DATA FOR THIS EXERCISE START
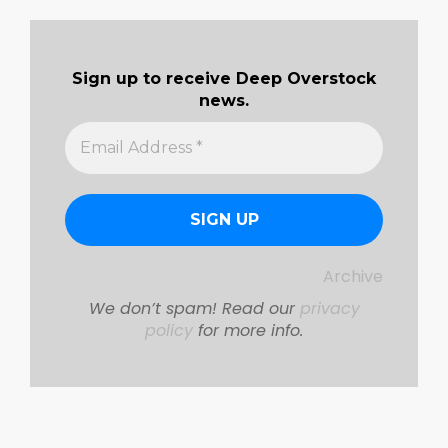
Sign up to receive Deep Overstock
news.
Archive
We don’t spam! Read our
privacy
policy
for more info.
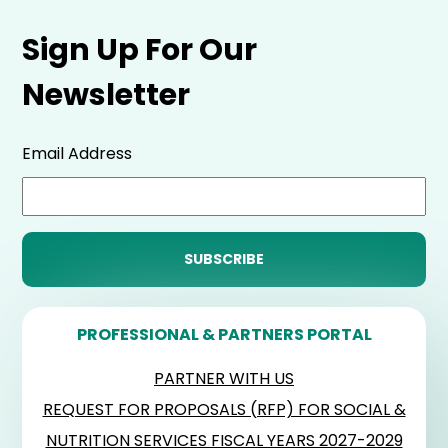
Sign Up For Our
Newsletter
Email Address
PROFESSIONAL & PARTNERS PORTAL
PARTNER WITH US
REQUEST FOR PROPOSALS (RFP) FOR SOCIAL &
NUTRITION SERVICES FISCAL YEARS 2027-2029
DATA FOR THIS EXERCISE END
=== EXERCISE DIRECTIONS ===
Look over the material above and report each line holding "Sign".

=== WRITTEN ANSWER ===
Sign up to receive Deep Overstock
Sign Up For Our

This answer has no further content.